# Sun Valley anyone?



## Guest (Aug 31, 2009)

With a little bit of Google Search what I found was that this resort is located in Idaho and is a perfect spot for skiing. Visit the official site sunvalley.com for more information.

online nursing degree


----------



## FLuiD (Jul 6, 2009)

Bret Davis said:


> With a little bit of Google Search what I found was that this resort is located in Idaho and is a perfect spot for skiing. Visit the official site sunvalley.com for more information.
> 
> online nursing degree


Are you a friendly google searching spammer?? What does a job like yours pay btw????


----------



## killclimbz (Aug 10, 2007)

Sun Valley is one of the old school resorts and back in the day it was one of the premiere spots. Not so sure of it these days. The resort barely gets 200" of annual snowfall a year. Considering that other resorts in the state and other parts out West almost double or even triple that total, I would look elsewhere.


----------



## Guest (Aug 31, 2009)

*Sun Valley Local's Perspective*

Hey! I grew up in Sun Valley and it is rad. In the past few years, they've dumped a lot of resources into building it up for snowboarders. Now the resort offers a pipe, rails, and some pretty big tabletops. It doesn't sound like a ton if you're used to riding the giant parks at many resorts, but we're happy with the progress and the stuff they've built is legit. Most riders keep busy flying down the super steep long runs and jibbing off cat-tracks. We get the most snow in Jan/Feb. Late season offers great student discounts and awesome spring snow, plus funky bands and drunk tourists dancing in ski boots at the bottom of the hill. 

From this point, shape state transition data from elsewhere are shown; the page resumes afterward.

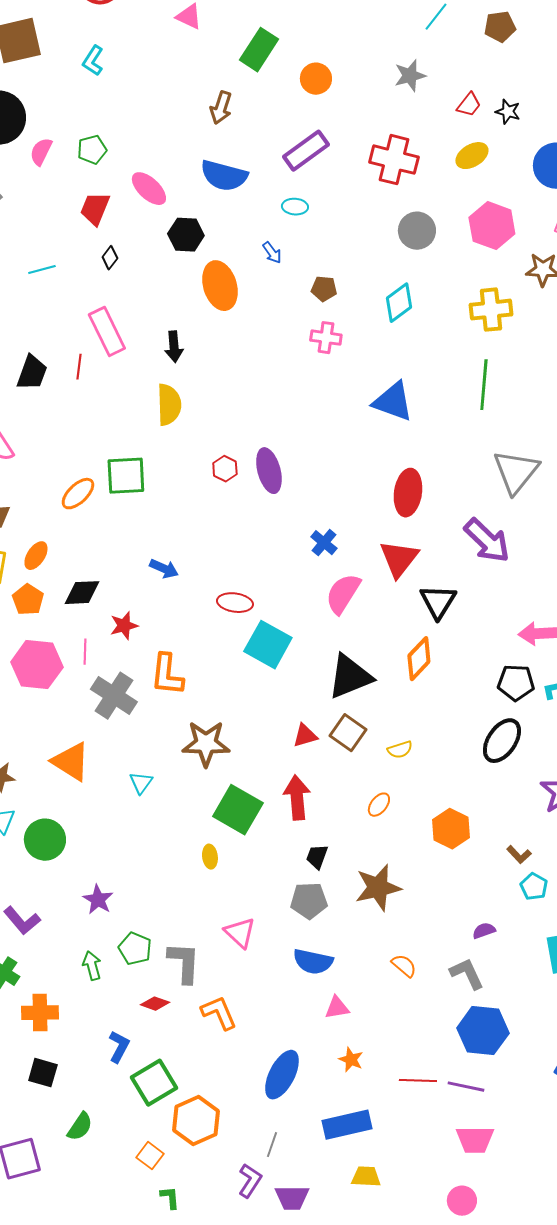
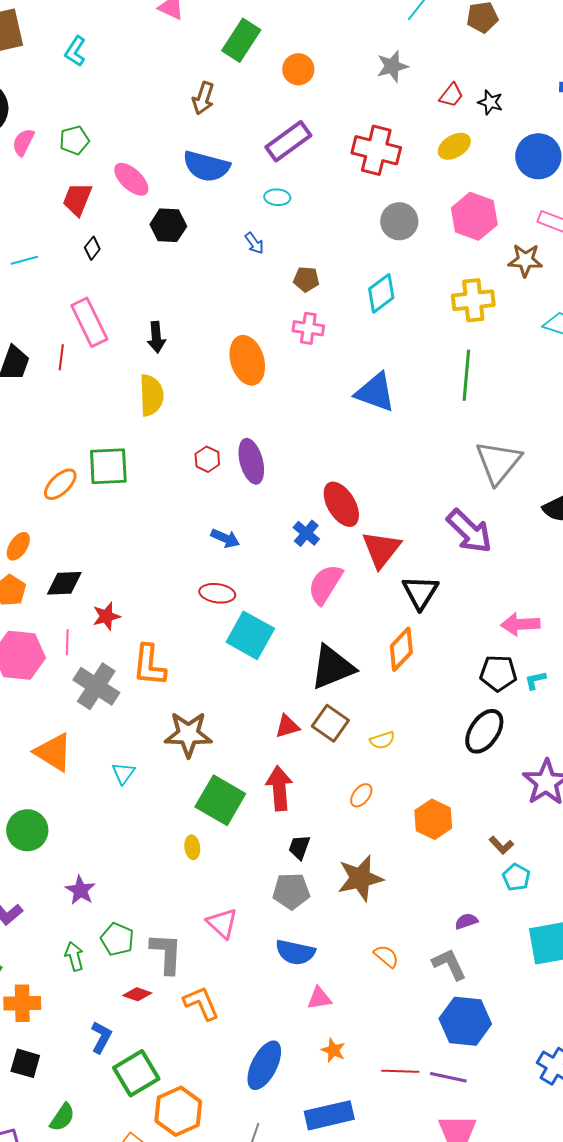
orange ellipse: (220, 286) -> (247, 360), moved
red ellipse: (408, 493) -> (341, 504), moved, turned -39
blue arrow: (164, 569) -> (225, 538), moved

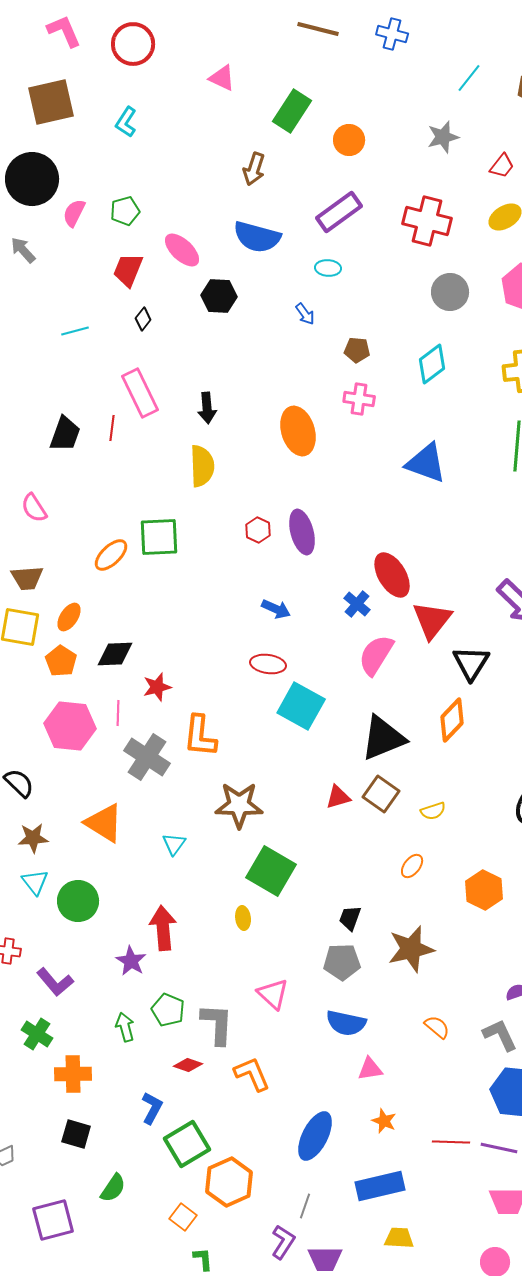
red arrow: (279, 788) -> (163, 928), moved

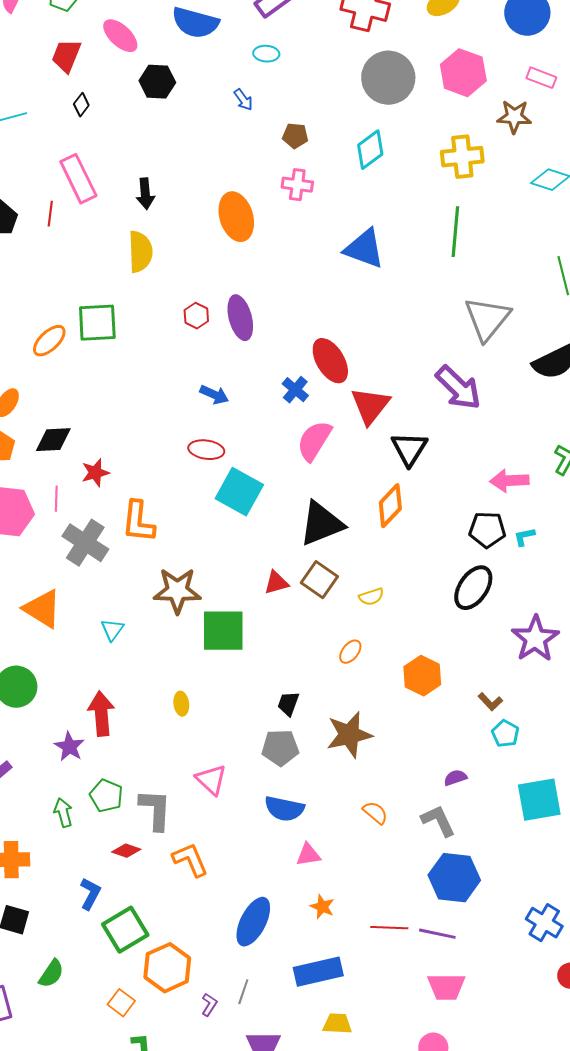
gray circle: (450, 292) -> (388, 78), size x1.4
green square: (271, 871) -> (223, 631), moved, turned -30
purple L-shape: (283, 1242) -> (209, 1005), moved, size x0.7

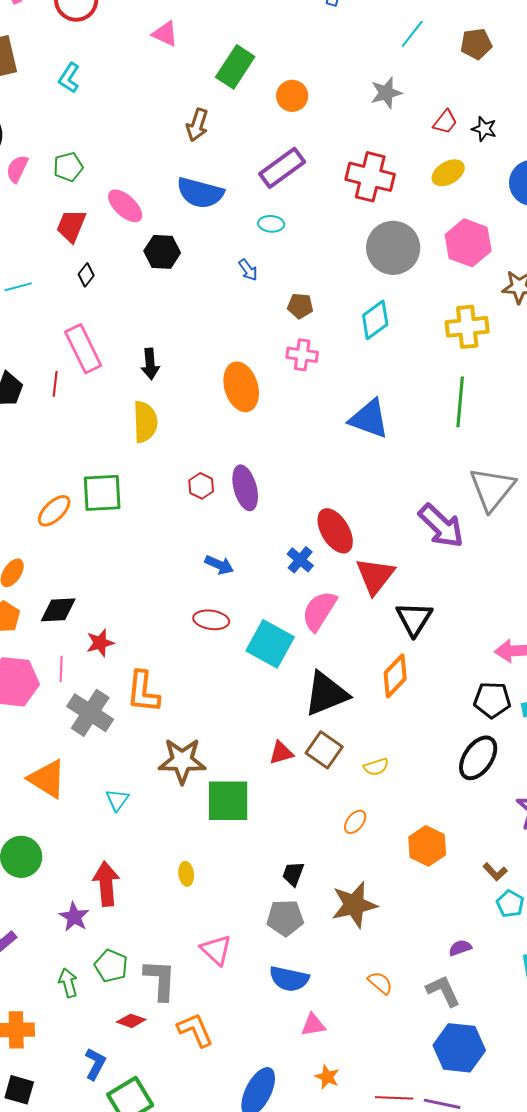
purple arrow: (458, 388) -> (441, 526), moved
cyan square: (239, 492) -> (270, 644), moved

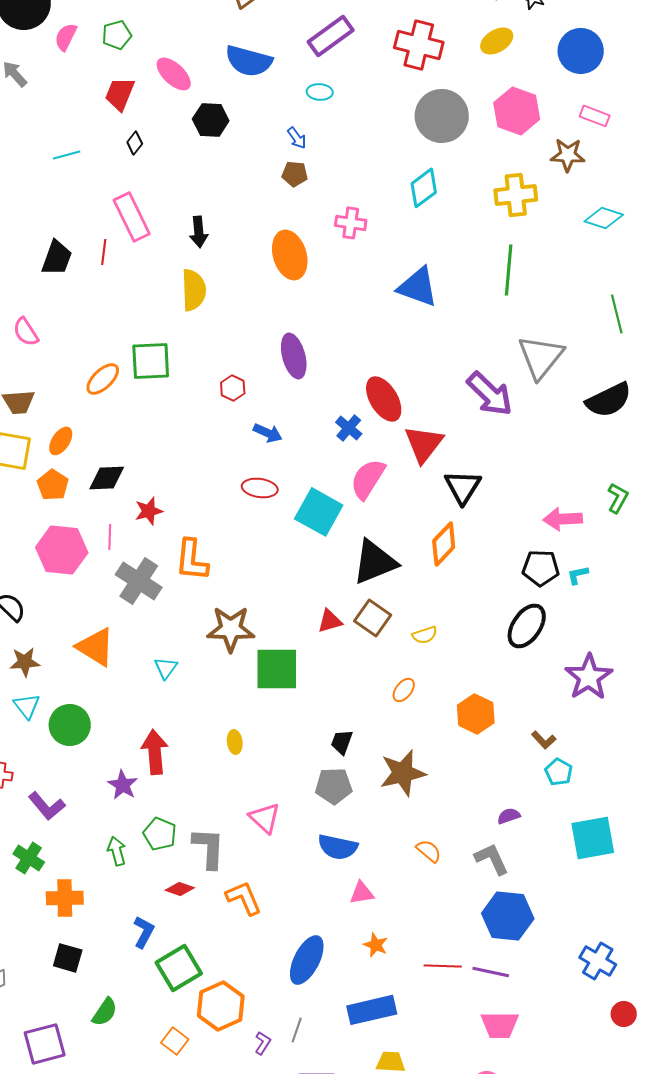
brown pentagon: (300, 306) -> (295, 174), moved
red hexagon: (201, 486) -> (233, 388), moved

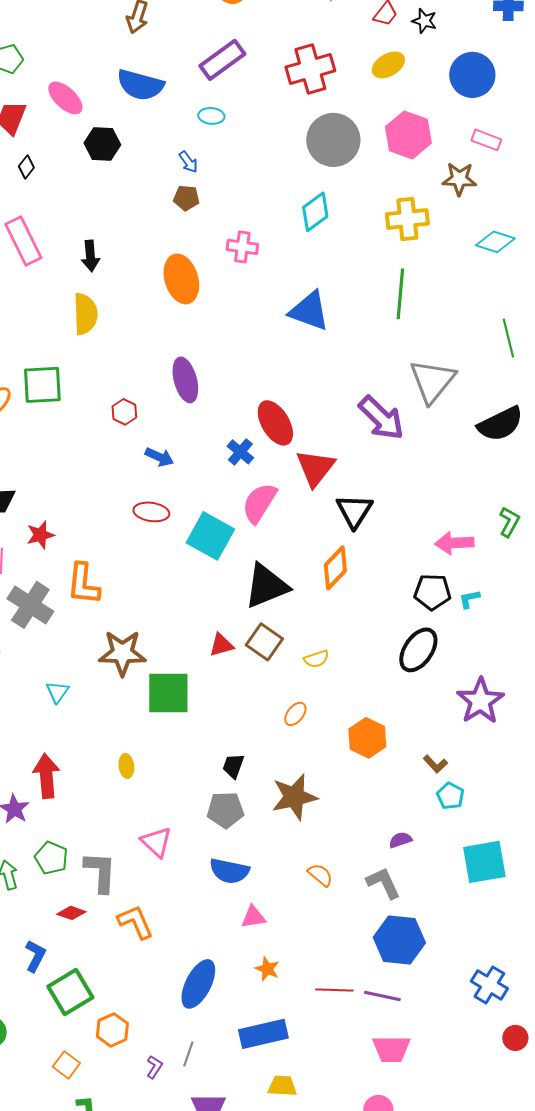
red cross: (419, 45) -> (310, 69), turned -30
orange hexagon: (221, 1006) -> (112, 1030), size x0.7

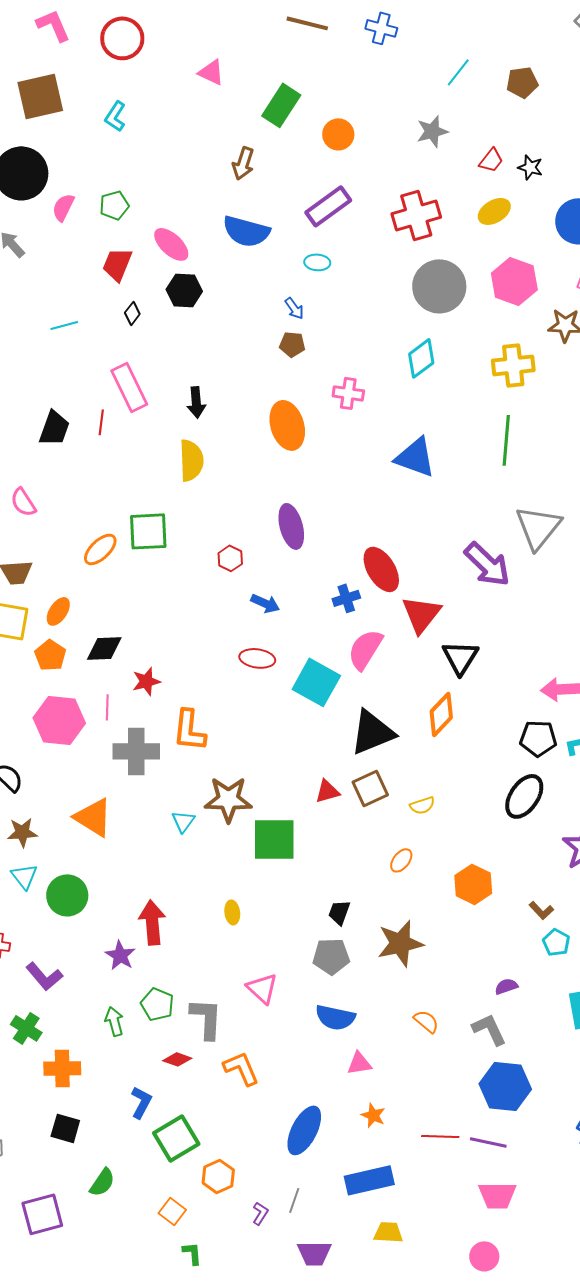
black hexagon: (102, 144) -> (184, 290), moved
blue cross: (240, 452) -> (346, 598), turned 32
gray cross: (30, 605) -> (136, 751), turned -33
brown square: (264, 642) -> (370, 788), turned 30
cyan triangle: (57, 692) -> (183, 821), moved

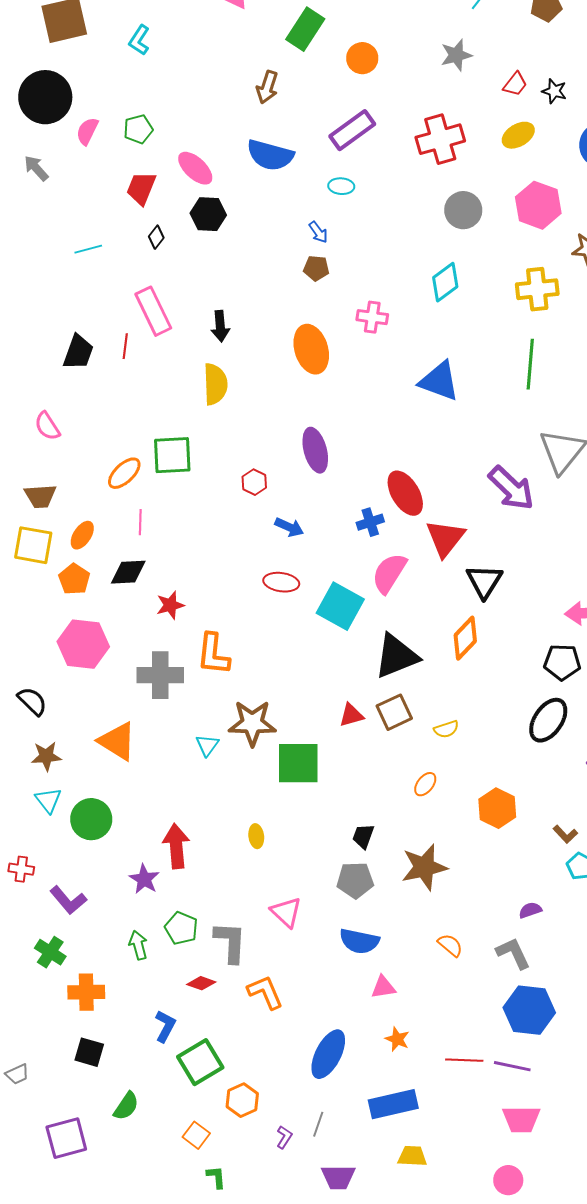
gray circle: (439, 286) -> (463, 210), size x0.7
pink line: (107, 707) -> (140, 522), moved

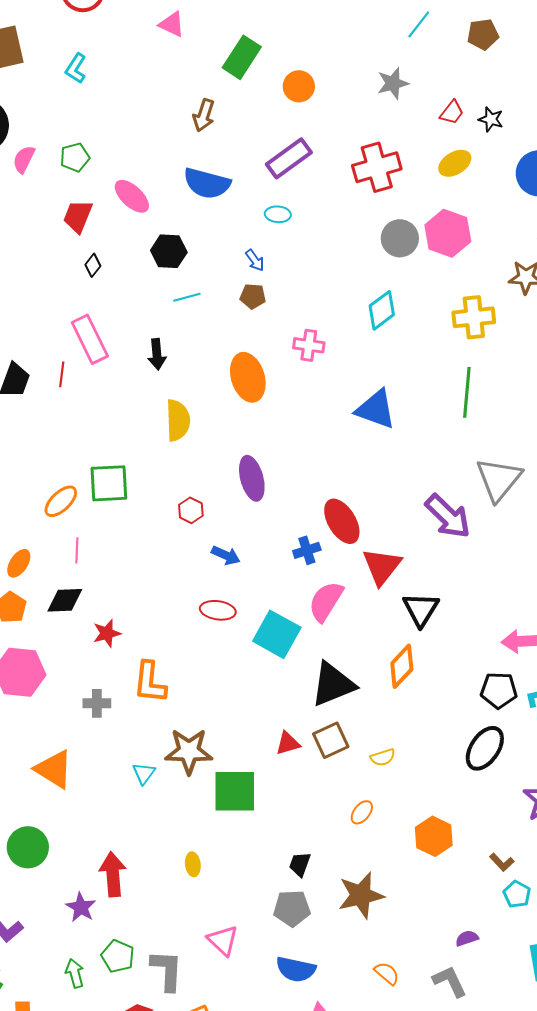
pink hexagon: (538, 205) -> (448, 233), moved
black hexagon: (208, 214) -> (169, 251), moved
cyan line: (88, 249) -> (187, 297), moved
yellow semicircle: (215, 384) -> (178, 420), moved
gray cross: (160, 675) -> (97, 703), size x0.6

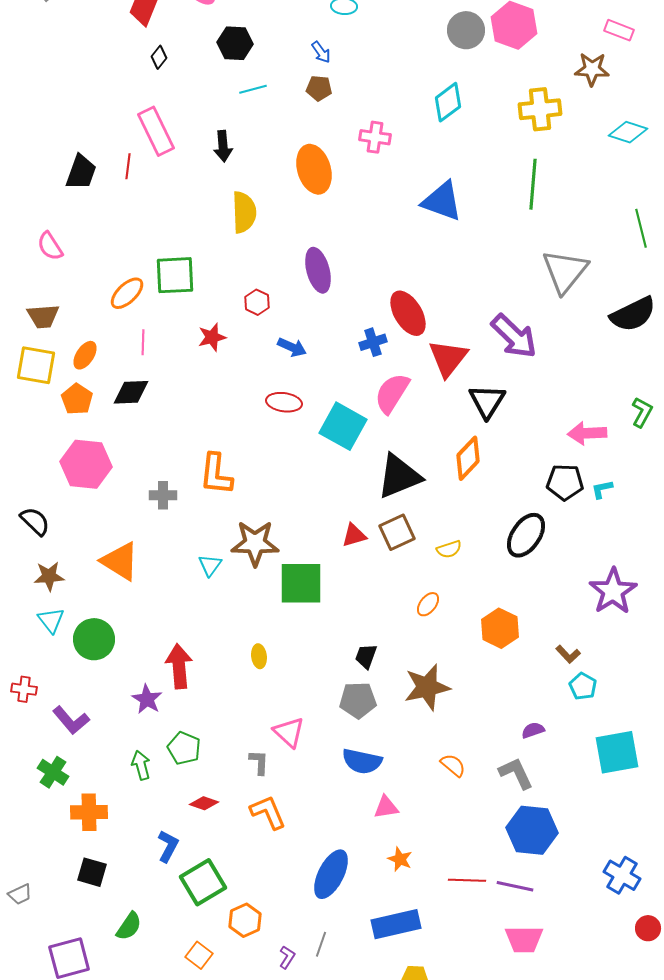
purple arrow: (448, 516) -> (514, 336), moved
red star: (107, 633) -> (212, 337), moved
black ellipse: (485, 748) -> (526, 535), moved
gray L-shape: (167, 970) -> (259, 762), moved, size x0.6

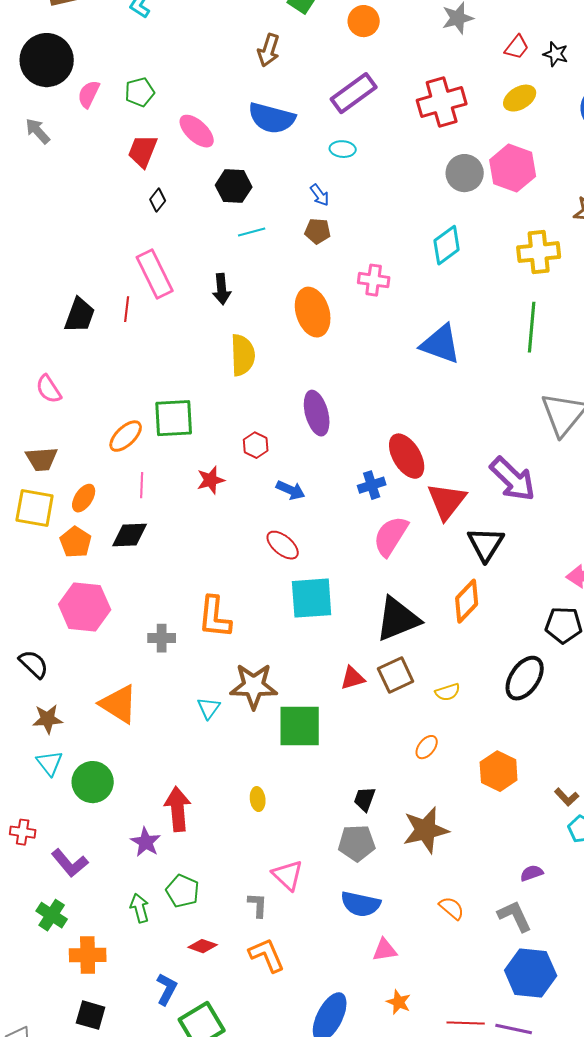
red ellipse: (284, 402) -> (283, 545), turned 32
cyan square: (343, 426) -> (312, 598), moved, turned -33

I've written a few articles on the resort for TransWorld Snowboarding Mag. Most of those serious shredders know the area by the Galena road gap that has been in numerous photos and movies. Galena Pass, just north of town, is a great place for backcountry shredding if you don't mind the hike and have some avalanche awareness. 

Sun Valley is the oldest ski resort in the US and also boasts the first chairlift, so there is a ton of history if you're into the old school ski town vibe. You end up staying in and hanging out around Ketchum, the town that surrounds the main ski mountain, Baldy. Sun Valley is just the name of the resort and a small village that hosts the swanky Sun Valley lodge scene. 

It is a super fun place to snowboard and I highly recommend going, though I know I'm biased because I grew up there. Hope that helps with some of your questions. 

-Des


----------



## Guest (Sep 1, 2009)

Des said:


> Hey! I grew up in Sun Valley and it is rad. In the past few years, they've dumped a lot of resources into building it up for snowboarders. Now the resort offers a pipe, rails, and some pretty big tabletops. It doesn't sound like a ton if you're used to riding the giant parks at many resorts, but we're happy with the progress and the stuff they've built is legit. Most riders keep busy flying down the super steep long runs and jibbing off cat-tracks. We get the most snow in Jan/Feb. Late season offers great student discounts and awesome spring snow, plus funky bands and drunk tourists dancing in ski boots at the bottom of the hill.
> 
> I've written a few articles on the resort for TransWorld Snowboarding Mag. Most of those serious shredders know the area by the Galena road gap that has been in numerous photos and movies. Galena Pass, just north of town, is a great place for backcountry shredding if you don't mind the hike and have some avalanche awareness.
> 
> ...


thanx thats the kinda review i was looking for

there wasn't tooo much when I googled it, not like the other bigger places.

And I mean, of course they're going to say good things about themselves? I just wanted to hear some real experiences. 

Thats good to hear that they have a some park stuff - I know about the superpipe but was quite in the dark whether or not they had park stuff and most people barely even mentioned it so I assumed it was quite mediocre at that. 

Well, I got offered a job here, thats that I was asking - it's hard to find employment at the moment at alot of places since I'm international and the GFC and and all that. So I figured I'd take that I could get. 

Thanx for your help 

Feel free to keep posting though, anything is appreciated.


----------



## Guest (Sep 6, 2009)

Another question, anyone have an opinion on Beaver Creek compared to Sun Valley?


----------



## killclimbz (Aug 10, 2007)

More snow, but it also probably has more people being fairly close to Denver. Beaver Creek is the furthest out, so it definitely wouldn't be as crowded as say Keystone. Great terrain there. Vail is just down the road, and you're around 30 (most likely less time) minutes away from Breck, Keystone, Loveland, A-Basin, and Copper.


----------